Both drivers were charged with racing and their licenses suspended last Tuesday after they allegedly sped their trucks towards a collision near Stagecoach Road and Leitrim Road.
In Ontario, anyone with a driver's license and a truck can start towing.
Ottawa Police have contracts with companies to help clear the roads during collisions, but there is no contract for the Queensway and provincial highways.
The OPP announced earlier this month plans to contract out some of its towing work — for incidents relating to vehicles impounded for offences such as driving under suspension or impaired driving.
But regardless of contract, many truck operators listen to police scanners and hope that by geting there first, they can get the job.
"Police will broadcast over their radio system that they need a tow truck, tow operators will monitor the police and there is no highway traffic incident management plan that deals with collisions or unplanned events," said Doug Nelson with the Provincial Towing Association.
Bad habits on the road
Stittsville councillor Shad Qadri said city staff is looking at the possibility of municipal regulations
"I understand the police position, where they have to clear the roadway as soon as possible.
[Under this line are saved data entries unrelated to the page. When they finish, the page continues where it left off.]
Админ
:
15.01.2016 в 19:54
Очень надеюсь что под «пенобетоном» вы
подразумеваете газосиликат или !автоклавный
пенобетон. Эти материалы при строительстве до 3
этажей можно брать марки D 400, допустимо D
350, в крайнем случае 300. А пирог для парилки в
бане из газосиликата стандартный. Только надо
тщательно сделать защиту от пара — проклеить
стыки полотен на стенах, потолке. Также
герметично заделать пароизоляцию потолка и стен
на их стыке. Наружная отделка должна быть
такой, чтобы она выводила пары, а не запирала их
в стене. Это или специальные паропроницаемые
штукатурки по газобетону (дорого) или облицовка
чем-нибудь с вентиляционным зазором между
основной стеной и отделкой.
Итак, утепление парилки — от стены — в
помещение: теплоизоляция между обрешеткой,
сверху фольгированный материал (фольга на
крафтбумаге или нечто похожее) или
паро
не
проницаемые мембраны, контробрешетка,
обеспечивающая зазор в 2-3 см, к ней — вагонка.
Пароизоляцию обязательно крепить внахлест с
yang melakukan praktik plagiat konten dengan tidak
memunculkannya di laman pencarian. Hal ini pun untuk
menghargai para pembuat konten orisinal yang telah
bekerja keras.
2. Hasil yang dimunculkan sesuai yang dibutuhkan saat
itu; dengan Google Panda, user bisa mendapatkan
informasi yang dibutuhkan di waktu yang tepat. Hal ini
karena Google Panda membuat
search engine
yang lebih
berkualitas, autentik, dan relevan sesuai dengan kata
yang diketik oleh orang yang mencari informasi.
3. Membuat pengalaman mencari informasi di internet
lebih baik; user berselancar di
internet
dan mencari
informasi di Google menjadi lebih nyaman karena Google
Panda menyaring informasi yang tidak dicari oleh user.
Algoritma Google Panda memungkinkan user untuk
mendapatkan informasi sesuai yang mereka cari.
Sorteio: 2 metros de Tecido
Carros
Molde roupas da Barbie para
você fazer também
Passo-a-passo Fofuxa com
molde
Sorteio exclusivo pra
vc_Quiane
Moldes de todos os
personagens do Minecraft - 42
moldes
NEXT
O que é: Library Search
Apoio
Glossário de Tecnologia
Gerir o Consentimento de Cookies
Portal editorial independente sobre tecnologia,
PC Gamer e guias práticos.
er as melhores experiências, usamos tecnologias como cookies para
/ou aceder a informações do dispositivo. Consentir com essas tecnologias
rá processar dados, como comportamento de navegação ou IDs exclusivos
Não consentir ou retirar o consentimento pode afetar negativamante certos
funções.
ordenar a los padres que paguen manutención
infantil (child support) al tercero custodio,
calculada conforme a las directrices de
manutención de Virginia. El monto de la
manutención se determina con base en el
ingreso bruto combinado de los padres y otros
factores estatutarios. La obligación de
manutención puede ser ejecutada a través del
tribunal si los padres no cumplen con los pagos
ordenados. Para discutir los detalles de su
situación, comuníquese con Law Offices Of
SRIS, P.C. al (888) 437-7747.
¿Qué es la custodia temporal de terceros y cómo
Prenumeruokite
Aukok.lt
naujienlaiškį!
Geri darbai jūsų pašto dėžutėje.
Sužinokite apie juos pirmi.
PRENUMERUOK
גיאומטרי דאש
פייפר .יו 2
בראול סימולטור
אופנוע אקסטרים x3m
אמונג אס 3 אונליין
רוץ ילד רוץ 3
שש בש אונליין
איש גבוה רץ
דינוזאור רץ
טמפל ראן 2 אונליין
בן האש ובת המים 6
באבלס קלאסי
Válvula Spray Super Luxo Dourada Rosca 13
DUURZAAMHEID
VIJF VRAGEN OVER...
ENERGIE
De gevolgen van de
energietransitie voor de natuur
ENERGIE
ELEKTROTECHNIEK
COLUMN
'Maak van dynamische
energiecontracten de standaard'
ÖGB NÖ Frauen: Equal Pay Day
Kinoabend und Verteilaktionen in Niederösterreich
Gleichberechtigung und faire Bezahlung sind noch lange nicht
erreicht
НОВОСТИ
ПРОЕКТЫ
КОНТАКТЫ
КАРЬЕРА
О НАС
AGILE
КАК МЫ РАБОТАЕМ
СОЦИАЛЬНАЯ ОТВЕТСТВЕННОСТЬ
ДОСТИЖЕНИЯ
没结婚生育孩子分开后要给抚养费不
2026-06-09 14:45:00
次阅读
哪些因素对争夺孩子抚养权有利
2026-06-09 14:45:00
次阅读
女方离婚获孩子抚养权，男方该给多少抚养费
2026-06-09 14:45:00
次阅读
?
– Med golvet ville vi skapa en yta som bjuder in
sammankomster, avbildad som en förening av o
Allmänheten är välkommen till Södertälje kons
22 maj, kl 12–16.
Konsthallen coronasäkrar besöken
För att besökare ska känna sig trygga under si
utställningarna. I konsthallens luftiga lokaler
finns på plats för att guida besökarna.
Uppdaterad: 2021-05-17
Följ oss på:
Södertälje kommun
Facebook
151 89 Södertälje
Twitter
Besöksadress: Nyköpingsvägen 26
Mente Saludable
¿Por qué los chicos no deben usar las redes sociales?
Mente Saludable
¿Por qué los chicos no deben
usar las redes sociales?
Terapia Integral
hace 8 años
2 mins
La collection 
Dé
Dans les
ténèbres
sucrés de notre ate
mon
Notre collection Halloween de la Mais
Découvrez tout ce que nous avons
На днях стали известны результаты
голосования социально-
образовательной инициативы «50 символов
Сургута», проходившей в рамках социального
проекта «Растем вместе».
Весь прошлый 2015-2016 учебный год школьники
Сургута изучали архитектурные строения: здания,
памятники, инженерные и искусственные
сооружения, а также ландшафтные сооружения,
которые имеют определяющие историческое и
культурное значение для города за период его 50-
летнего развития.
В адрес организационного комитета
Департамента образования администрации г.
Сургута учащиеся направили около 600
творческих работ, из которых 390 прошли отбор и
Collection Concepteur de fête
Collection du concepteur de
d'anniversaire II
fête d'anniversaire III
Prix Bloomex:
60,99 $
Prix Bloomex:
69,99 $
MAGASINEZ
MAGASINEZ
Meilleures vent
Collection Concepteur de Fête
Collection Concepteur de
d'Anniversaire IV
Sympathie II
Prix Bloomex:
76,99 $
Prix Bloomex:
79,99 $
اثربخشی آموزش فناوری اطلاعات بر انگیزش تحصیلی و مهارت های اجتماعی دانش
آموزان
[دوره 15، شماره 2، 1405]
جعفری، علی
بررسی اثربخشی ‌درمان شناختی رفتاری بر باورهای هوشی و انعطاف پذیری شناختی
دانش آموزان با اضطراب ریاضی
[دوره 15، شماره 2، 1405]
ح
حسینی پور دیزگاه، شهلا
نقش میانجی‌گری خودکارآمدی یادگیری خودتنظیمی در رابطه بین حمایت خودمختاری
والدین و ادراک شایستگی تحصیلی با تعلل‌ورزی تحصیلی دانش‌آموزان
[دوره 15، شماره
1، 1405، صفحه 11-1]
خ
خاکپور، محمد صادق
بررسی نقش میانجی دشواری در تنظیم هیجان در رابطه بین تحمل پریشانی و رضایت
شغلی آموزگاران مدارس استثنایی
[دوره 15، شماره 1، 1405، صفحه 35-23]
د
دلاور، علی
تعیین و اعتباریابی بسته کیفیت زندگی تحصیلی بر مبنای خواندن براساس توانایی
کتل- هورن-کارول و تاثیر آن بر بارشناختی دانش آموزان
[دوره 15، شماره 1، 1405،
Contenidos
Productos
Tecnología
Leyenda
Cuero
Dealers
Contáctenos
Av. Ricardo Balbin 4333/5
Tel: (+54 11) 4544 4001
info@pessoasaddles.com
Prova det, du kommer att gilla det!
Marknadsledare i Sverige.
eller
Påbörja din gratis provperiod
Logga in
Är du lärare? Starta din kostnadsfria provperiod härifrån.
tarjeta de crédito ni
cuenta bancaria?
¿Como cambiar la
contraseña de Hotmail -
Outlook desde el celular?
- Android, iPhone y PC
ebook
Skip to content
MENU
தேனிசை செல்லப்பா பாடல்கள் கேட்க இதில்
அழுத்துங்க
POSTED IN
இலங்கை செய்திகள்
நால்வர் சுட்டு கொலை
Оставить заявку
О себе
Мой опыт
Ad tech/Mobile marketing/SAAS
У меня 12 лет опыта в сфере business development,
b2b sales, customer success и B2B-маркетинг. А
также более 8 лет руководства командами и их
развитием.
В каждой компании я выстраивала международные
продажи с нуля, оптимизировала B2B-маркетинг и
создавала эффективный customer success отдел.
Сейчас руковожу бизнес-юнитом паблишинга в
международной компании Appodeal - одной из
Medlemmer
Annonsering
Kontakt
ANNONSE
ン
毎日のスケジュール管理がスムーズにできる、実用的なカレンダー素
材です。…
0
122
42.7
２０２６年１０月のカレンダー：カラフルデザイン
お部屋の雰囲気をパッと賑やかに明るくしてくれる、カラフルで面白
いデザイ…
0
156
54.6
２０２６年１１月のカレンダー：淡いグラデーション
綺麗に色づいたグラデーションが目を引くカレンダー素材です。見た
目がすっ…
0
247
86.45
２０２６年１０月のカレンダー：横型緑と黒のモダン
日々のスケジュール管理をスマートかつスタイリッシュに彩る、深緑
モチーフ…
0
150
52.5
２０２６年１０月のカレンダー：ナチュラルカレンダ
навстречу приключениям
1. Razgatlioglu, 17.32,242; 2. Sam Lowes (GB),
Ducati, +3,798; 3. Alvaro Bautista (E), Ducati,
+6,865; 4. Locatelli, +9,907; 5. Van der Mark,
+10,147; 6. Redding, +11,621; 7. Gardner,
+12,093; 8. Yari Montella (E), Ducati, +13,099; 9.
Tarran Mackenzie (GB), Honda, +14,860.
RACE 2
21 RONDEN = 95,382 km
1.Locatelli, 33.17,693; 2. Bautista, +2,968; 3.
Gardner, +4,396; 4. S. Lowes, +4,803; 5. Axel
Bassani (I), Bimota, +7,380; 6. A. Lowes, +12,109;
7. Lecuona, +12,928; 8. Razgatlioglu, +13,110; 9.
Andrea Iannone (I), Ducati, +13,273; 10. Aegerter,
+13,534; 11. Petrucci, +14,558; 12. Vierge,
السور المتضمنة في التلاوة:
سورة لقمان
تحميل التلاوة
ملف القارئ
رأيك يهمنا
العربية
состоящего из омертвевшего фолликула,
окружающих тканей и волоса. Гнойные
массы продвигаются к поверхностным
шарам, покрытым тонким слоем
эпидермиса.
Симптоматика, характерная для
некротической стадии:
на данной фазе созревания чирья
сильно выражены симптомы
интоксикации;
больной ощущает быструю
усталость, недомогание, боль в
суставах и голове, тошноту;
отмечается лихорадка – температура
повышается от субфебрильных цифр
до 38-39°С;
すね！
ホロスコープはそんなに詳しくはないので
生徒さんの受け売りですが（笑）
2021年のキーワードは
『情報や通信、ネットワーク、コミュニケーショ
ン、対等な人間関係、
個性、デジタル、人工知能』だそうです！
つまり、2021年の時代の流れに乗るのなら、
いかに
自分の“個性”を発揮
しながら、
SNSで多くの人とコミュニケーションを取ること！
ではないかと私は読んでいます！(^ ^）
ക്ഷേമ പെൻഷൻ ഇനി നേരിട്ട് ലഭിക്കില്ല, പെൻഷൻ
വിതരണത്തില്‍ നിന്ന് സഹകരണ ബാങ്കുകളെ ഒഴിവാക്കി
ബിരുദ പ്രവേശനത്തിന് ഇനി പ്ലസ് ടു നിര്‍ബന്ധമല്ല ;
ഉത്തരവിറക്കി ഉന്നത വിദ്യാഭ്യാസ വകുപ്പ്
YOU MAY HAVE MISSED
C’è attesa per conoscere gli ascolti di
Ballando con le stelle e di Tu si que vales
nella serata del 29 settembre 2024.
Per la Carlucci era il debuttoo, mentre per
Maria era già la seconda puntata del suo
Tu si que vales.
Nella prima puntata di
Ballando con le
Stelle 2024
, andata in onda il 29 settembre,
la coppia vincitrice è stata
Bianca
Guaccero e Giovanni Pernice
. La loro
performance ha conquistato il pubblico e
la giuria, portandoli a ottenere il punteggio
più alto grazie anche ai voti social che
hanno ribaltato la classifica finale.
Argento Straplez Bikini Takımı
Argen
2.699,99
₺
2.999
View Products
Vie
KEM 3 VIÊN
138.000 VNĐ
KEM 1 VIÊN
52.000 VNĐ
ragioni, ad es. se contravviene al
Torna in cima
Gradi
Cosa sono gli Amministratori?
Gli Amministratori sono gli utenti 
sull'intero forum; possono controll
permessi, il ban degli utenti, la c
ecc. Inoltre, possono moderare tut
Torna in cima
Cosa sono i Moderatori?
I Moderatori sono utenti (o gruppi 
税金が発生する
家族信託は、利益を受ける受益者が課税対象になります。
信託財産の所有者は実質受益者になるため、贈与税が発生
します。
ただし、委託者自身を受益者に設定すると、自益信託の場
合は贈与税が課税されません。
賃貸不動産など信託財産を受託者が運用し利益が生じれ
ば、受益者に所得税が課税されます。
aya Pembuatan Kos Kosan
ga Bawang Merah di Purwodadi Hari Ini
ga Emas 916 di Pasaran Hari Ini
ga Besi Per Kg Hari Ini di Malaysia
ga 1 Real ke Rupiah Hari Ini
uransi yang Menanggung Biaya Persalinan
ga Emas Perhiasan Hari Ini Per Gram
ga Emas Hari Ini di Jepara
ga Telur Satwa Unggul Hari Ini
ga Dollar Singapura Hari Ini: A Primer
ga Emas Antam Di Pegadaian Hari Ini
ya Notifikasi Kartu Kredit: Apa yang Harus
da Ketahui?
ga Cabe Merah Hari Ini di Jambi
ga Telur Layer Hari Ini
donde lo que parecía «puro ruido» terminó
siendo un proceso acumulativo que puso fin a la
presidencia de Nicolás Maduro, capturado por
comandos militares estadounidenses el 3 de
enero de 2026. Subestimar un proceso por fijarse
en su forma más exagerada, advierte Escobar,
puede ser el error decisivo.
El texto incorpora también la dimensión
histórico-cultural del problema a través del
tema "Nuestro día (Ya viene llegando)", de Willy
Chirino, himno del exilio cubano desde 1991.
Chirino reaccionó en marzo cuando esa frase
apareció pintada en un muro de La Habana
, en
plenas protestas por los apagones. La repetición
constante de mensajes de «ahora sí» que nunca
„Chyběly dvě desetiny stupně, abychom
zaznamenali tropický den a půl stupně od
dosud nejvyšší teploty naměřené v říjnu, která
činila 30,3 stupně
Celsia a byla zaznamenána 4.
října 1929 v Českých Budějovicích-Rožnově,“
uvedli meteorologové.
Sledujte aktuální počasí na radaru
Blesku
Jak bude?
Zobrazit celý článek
Yet I do have the right as somebody involved in the accident to call my own tow truck," said Qadri.
Joseph Perry at May's Towing Service Ltd. said he sees a lot of bad habits on the road.
"We were out last year with my wife and there were two trucks running on the side of the road, cutting into traffic, cutting back out of traffic... it's basically going to cause a major accident," said Perry.
Qadri said he would await the city report before making any recommendations.